─── Source information

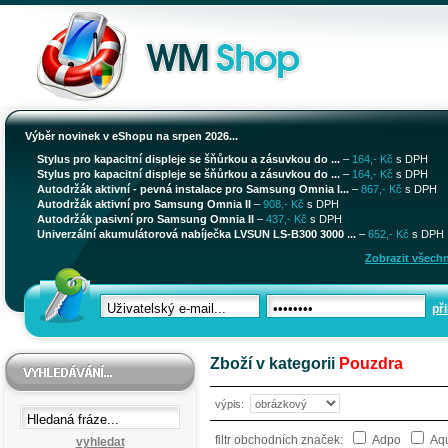
Výběr novinek v eShopu na srpen 2026...
Stylus pro kapacitní displeje se šňůrkou a zásuvkou do ...
–
164,- Kč
s DPH
Stylus pro kapacitní displeje se šňůrkou a zásuvkou do ...
–
164,- Kč
s DPH
Autodržák aktivní - pevná instalace pro Samsung Omnia I...
–
867,- Kč
s DPH
Autodržák aktivní pro Samsung Omnia II
–
908,- Kč
s DPH
Autodržák pasivní pro Samsung Omnia II
–
437,- Kč
s DPH
Univerzální akumulátorová nabíječka LVSUN LS-B300 3000 ...
–
652,- Kč
s DPH
Zobrazit všechn
při
Zboží v kategorii
Pouzdra
výpis:
filtr obchodních značek:
Adpo
Aq
vyhledat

──────

#### Exercise aim:
In the listing above, how many of the lines contain the string "Autodržák"? Respond with the number alone.

#### Written reply:
3